Dataset entries:
——————

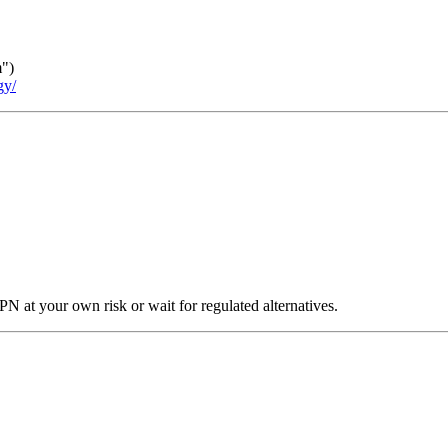
m")
gy/
N at your own risk or wait for regulated alternatives.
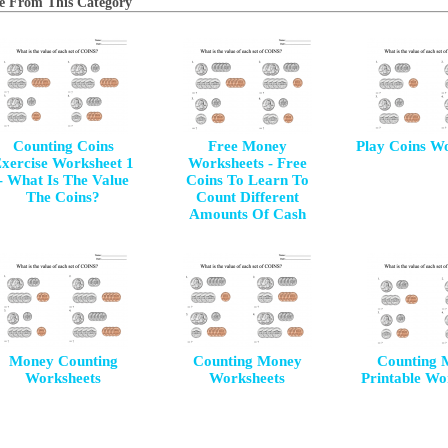
e From This Category
Counting Coins
Free Money
Play Coins W
xercise Worksheet 1
Worksheets - Free
- What Is The Value
Coins To Learn To
The Coins?
Count Different
Amounts Of Cash
Money Counting
Counting Money
Counting 
Worksheets
Worksheets
Printable Wo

——————

• Work task: Say how many lines of the entries hold the string "Coins". Nothing but the number should be given.

• Solution to this exercise: 4